There was more hope than conviction in his voice.
“Okay,” she said. “I’m coming right now. Hold tight. If there is smoke—you call 911.”
She hadn’t driven. Her apartment was close so she’d decided to walk off her nerves about meeting her not-date. But she could call an Uber or a taxi if she needed to.
She glanced over her shoulder. Asil was putting money—three hundred dollars—on the table. As she watched, he stood up, gathered her purse and her coat. Something about her coat made him frown.
He was even beautiful when he frowned.
“I’m sorry,” said Joshua in her ear. “I know you told me not to meet the girls here, but it’s cold outside and they don’t have warm clothes.”
“It’s all right, Joshua. I’m coming.” Tami disconnected.
“Let me help,” Asil said, handing her purse over. He held her coat out so she could put it on. “If I don’t spend an hour and a half with you, they will cry foul and send me on a date with someone who likes drag racing or something.”
She stared at him. “How did you overhear my call?”
He wiggled his hands to draw her attention to the coat. She shrugged it on and turned to look at him. Her heartbeat picked up.
“It will be faster if I drive,” Asil told her, ignoring her question.
“But—” she said, and then her voice hung in the air as she looked into his eyes and saw the bright gold of his wolf looking out at her. “Werewolf,” she whispered.
He nodded. “Witch,” he responded flatly. Then his mouth softened a little. “White witch.”
She had had no intention of letting him know what she was.
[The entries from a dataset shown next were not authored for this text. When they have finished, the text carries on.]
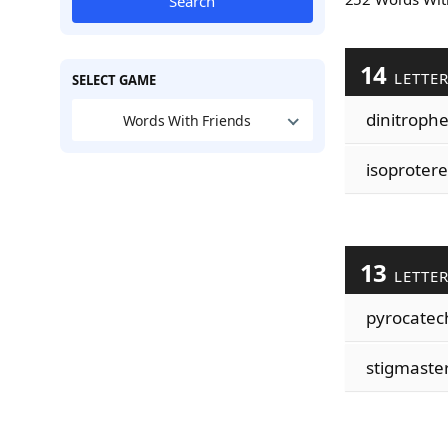
Search
14
LETTE
SELECT GAME
dinitroph
Words With Friends
isoproter
13
LETTE
pyrocatec
stigmaste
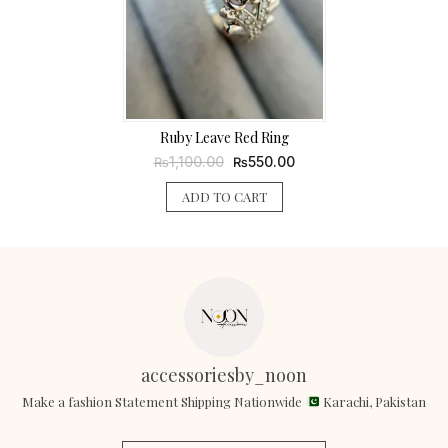
Ruby Leave Red Ring
Original
Current
1,100.00
550.00
₨
₨
price
price
was:
is:
ADD TO CART
₨1,100.00.
₨550.00.
accessoriesby_noon
Make a fashion Statement Shipping Nationwide
Karachi, Pakistan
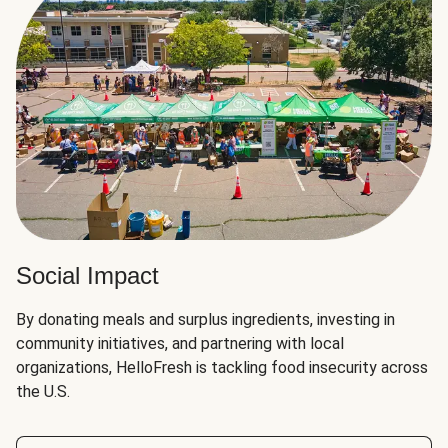
Social Impact
By donating meals and surplus ingredients, investing in
community initiatives, and partnering with local
organizations, HelloFresh is tackling food insecurity across
the U.S.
Her hands wanted to reach up and cling to her mother’s pendant—but she forced them to stay at her sides.
“No,” he said dryly. “I don’t go around eating little white witches. No, another werewolf wouldn’t pick up what you are unless they got very close to you. You are very good at concealing yourself. I just caught the scent of your magic on your coat.”
She stood frozen.
“Children are in danger,” he told her slowly. “I can help.” He paused. “Let me help.”
She blinked as if his last words had broken a spell. She took a deep breath and said, in a businesslike voice, “If you are a werewolf, you heard that whole conversation. Okay, let’s go save Joshua and his little sisters.”
It was stupid to get into a car with him, she knew that. But a werewolf wouldn’t need to trap her in his car in order to hurt her. And she was, as he’d said, a witch. She was not without power.
He knew she was a white witch. This time she couldn’t help it; her right hand wrapped around the pendant, but she said, “I walked here from my apartment. Where is your car parked?”
“Joshua is fifteen and has two much younger sisters who are five and three,” the witch told him.